### Given data

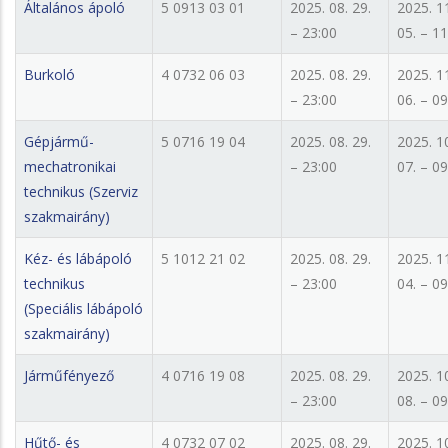
Általános ápoló
5 0913 03 01
2025. 08. 29.
2025. 1
– 23:00
05. – 11
Burkoló
4 0732 06 03
2025. 08. 29.
2025. 1
– 23:00
06. – 09
Gépjármű-
5 0716 19 04
2025. 08. 29.
2025. 1
mechatronikai
– 23:00
07. – 09
technikus (Szerviz
szakmairány)
Kéz- és lábápoló
5 1012 21 02
2025. 08. 29.
2025. 1
technikus
– 23:00
04. – 09
(Speciális lábápoló
szakmairány)
Járműfényező
4 0716 19 08
2025. 08. 29.
2025. 1
– 23:00
08. – 09
Hűtő- és
4 0732 07 02
2025. 08. 29.
2025. 1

### Task requirements
Would you transcribe all of the entries above exactly, minus the images?

### Problem solution
Általános ápoló
5 0913 03 01
2025. 08. 29.
2025. 1
– 23:00
05. – 11
Burkoló
4 0732 06 03
2025. 08. 29.
2025. 1
– 23:00
06. – 09
Gépjármű-
5 0716 19 04
2025. 08. 29.
2025. 1
mechatronikai
– 23:00
07. – 09
technikus (Szerviz
szakmairány)
Kéz- és lábápoló
5 1012 21 02
2025. 08. 29.
2025. 1
technikus
– 23:00
04. – 09
(Speciális lábápoló
szakmairány)
Járműfényező
4 0716 19 08
2025. 08. 29.
2025. 1
– 23:00
08. – 09
Hűtő- és
4 0732 07 02
2025. 08. 29.
2025. 1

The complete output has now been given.